_WHAT THE TASK ASKS_.
Wherever the word "auch" occurs in the listing, copy the whole line.

_GIVEN ENTRIES_.
# # # # #

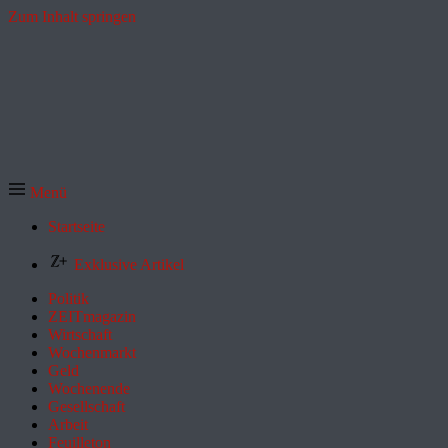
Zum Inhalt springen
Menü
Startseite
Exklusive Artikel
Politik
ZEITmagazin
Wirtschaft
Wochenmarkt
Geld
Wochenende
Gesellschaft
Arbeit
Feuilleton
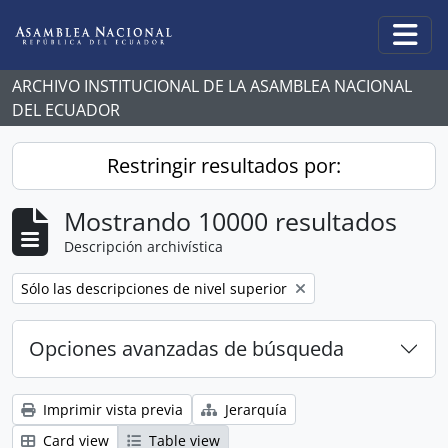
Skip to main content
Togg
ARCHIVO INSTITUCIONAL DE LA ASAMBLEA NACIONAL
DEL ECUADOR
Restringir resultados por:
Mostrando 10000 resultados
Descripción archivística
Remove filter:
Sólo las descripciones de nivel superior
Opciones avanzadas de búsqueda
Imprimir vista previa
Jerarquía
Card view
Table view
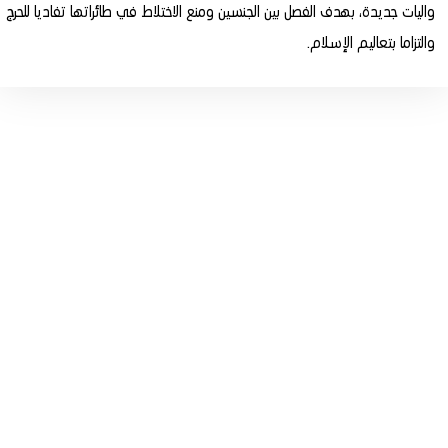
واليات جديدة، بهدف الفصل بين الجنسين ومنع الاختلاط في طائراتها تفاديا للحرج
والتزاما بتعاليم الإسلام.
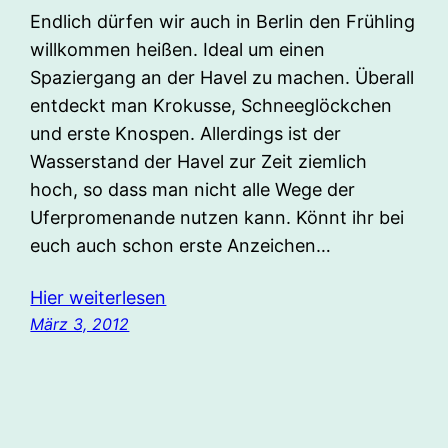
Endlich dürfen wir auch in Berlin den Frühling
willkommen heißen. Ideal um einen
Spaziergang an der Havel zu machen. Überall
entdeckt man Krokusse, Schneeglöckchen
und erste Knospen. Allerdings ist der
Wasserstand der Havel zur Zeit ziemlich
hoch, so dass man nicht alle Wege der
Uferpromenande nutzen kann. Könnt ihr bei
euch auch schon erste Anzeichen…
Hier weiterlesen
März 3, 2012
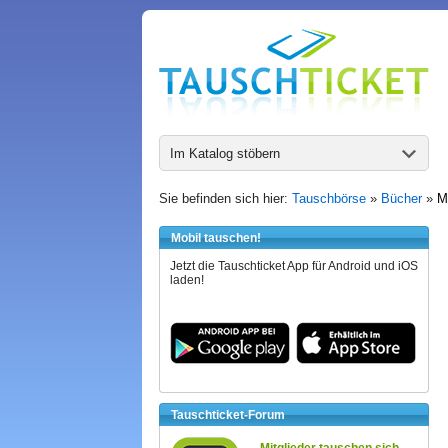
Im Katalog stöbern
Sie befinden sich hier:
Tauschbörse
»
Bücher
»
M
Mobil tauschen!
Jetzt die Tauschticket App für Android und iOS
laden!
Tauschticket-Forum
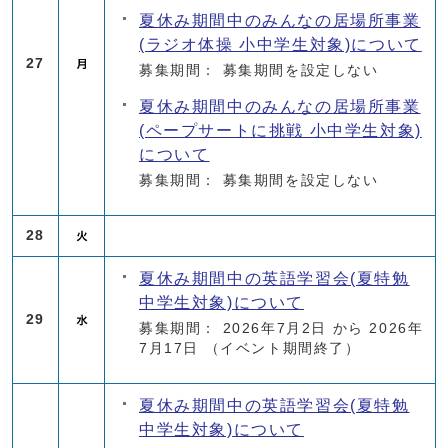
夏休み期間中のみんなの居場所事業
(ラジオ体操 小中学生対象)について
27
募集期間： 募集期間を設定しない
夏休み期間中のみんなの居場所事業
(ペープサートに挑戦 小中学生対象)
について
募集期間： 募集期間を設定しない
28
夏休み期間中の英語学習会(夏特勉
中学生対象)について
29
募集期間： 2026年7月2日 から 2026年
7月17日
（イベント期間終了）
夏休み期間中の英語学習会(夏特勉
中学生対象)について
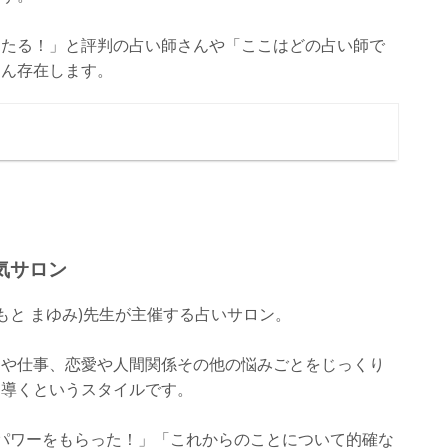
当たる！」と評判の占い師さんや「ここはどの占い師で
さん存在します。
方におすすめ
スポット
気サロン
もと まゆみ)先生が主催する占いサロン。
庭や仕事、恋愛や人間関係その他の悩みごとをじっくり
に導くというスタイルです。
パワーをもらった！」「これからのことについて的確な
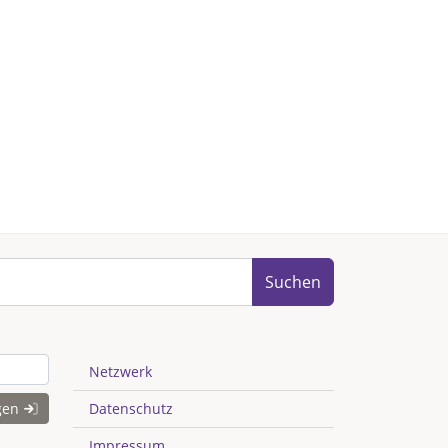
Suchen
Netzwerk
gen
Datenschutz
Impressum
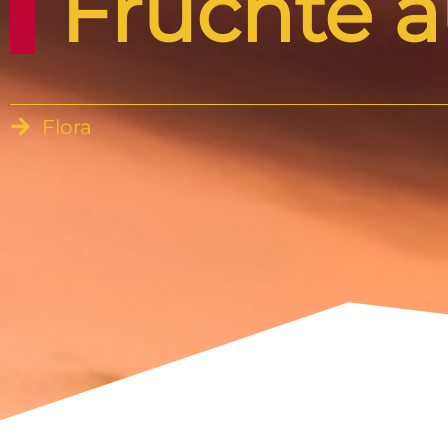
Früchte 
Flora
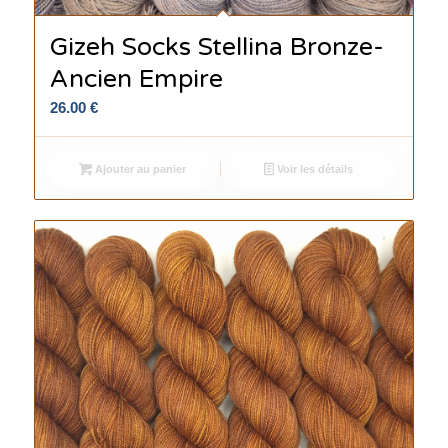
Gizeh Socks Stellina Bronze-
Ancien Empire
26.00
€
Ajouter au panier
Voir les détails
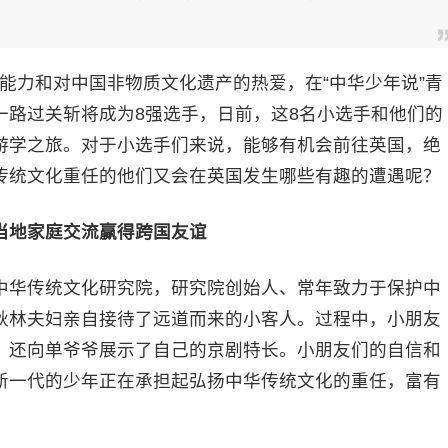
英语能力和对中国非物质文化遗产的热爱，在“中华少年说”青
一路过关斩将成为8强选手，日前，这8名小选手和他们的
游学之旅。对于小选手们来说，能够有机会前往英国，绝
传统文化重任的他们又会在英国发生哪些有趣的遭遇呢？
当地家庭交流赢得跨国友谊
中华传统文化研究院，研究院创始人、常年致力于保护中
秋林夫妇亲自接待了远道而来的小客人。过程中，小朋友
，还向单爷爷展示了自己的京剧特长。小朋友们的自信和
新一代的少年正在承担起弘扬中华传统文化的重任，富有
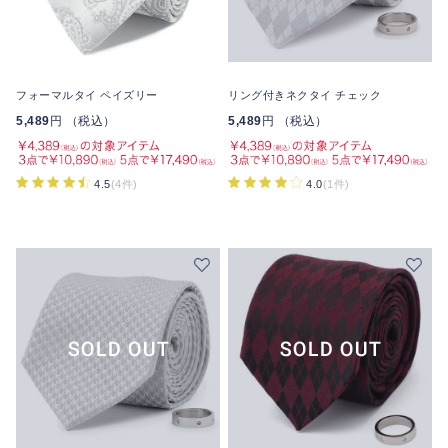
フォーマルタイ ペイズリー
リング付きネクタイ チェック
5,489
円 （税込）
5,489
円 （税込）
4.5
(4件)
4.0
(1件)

# # # # #

_SOLVED PROBLEM_.
Endlich dürfen wir auch in Berlin den Frühling
euch auch schon erste Anzeichen…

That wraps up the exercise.